I’ve found over the years that the best grass line or weed bed consists of two types of grass converging together. Whether that’s milfoil and hydrilla, eelgrass and waterweed, or any other combination you can dream up, finding those areas can lead to some of the best days you’ll have fishing a Texas rig.

A bass caught on the Texas rig
A largemouth (left) and smallmouth (right) hooked securely in the upper lip. Photo by Jonathan Dietz

I wouldn’t recommend using a bobber stopper when you’re fishing younger, emergent grasses. You’ll see much more benefit having the increased action in your bait and you shouldn’t reel back too many weeds. But as the summer wanes on and the grass gets thicker, a bobber stopper might be necessary to get your bait through the holes in the grass and to the bottom where the bass lie in wait.

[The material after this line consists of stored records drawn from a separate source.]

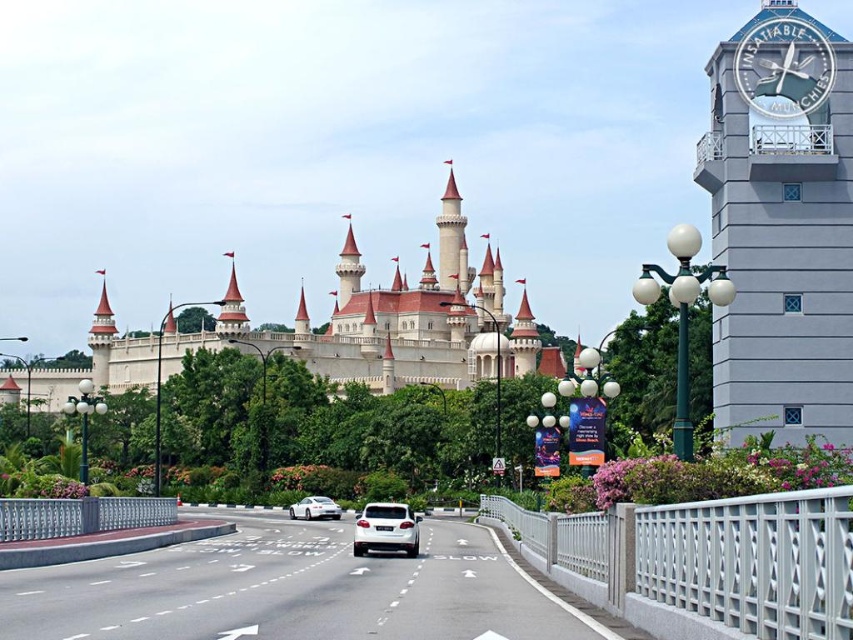 Question: From the image, what is the correct spatial relationship of gray concrete clock tower at upper right in relation to white metallic clock at upper right?

Choices:
 (A) below
 (B) above

Answer: (A)

Question: Does gray concrete clock tower at upper right appear under white matte car at center?

Choices:
 (A) no
 (B) yes

Answer: (A)

Question: Does white asphalt highway at center appear under white matte car at center?

Choices:
 (A) yes
 (B) no

Answer: (B)

Question: Estimate the real-world distances between objects in this image. Which object is closer to the white stone castle at center?

Choices:
 (A) white asphalt highway at center
 (B) white matte car at center
 (C) gray concrete clock tower at upper right
 (D) white metallic clock at upper right

Answer: (B)

Question: Which of the following is the closest to the observer?

Choices:
 (A) (740, 60)
 (B) (93, 604)
 (C) (415, 538)
 (D) (311, 500)

Answer: (B)

Question: Among these objects, which one is nearest to the camera?

Choices:
 (A) white stone castle at center
 (B) white metallic clock at upper right
 (C) white glossy car at center
 (D) gray concrete clock tower at upper right

Answer: (D)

As you fish in and around grass, you’ll learn that losing fish in the grass is just a part of the game. Not every hooked fish will end up in your hands, they’re pretty good at digging into the thickest weed patch they can find to avoid capture. The Texas rig, however, seems to be a technique that leads to fewer lost fish than other popular grass fishing options.

The reason why boils down to how the fish are typically hooked on a Texas rig. It seems like nine out of ten times, when you set the hook with a Texas rig, the hook is buried right where you want it, in the roof of their mouth. This location allows you the most control over the bass during the fight, and once the hook is in there, it’s not easy for the bass to shake it.